WAYNE HEIGHTS—Washington Township officials are getting some state funding that will help them address a common complaint: the timing of traffic lights throughout the township.
The township is one of 70 municipalities across the state that will share in more than $37 million in funding through the Pennsylvania Department of Transportation’s Green Light-Go program.
Green Light-Go grants are provided as reimbursements to municipalities for updates to improve the efficiency and operation of existing traffic signals. Grant funding through the Green Light-Go program may be utilized for a range of operational improvements including, but not limited to, light-emitting diode (LED) technology installation, traffic signal retiming, developing special event plans and monitoring traffic signals, as well as upgrading traffic signals to the latest technologies.

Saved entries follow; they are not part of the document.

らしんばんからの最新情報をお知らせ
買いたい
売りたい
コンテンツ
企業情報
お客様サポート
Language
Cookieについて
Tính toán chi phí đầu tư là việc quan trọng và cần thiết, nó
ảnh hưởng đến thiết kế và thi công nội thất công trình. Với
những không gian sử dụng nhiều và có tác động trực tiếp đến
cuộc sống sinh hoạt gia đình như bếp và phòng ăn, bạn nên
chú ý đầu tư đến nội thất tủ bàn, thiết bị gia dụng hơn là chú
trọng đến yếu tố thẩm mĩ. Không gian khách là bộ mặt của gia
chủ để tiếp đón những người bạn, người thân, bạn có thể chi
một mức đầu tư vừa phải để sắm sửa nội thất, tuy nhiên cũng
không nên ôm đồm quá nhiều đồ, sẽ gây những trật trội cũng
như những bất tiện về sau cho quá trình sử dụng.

“The safety improvements supported by the Green Light-Go program help municipalities relieve congestion and traffic flow, as well as keep Pennsylvanians moving safely and efficiently,” said Gov. Tom Wolf.
Washington Township is the recipient of $78,500.
“This grant will be used in conjunction with the $30,700 ARLE (Automated Red Light Enforcement Funding Program) grant awarded in December of last year,” explained Washington Township Manager Jeff Geesaman. “The 2 grants together will allow us to do a traffic study for all of Washington Township’s signalized intersection along State Route 16, (Buchanan Trail East), including Washington Township Boulevard, Midvale Road, Old Forge Road, Oller Avenue and Welty Road.”
Buchanan Trail/Route 16 is the major thoroughfare in the township, funneling traffic to major retailers including Walmart, Lowes, several restaurants, a hotel, Sheetz and other commercial enterprises.
Traffic signal synchronization at these intersections will ensure those traveling the corridor can do so more efficiently and will also create safety benefits by ensuring the orderly movement of traffic and reducing the frequency of certain types of accidents such as right-angle and pedestrian collisions.
“We have been receiving numerous complaints about the timing of these lights,” Geesaman said. “They should be happy to hear this information.”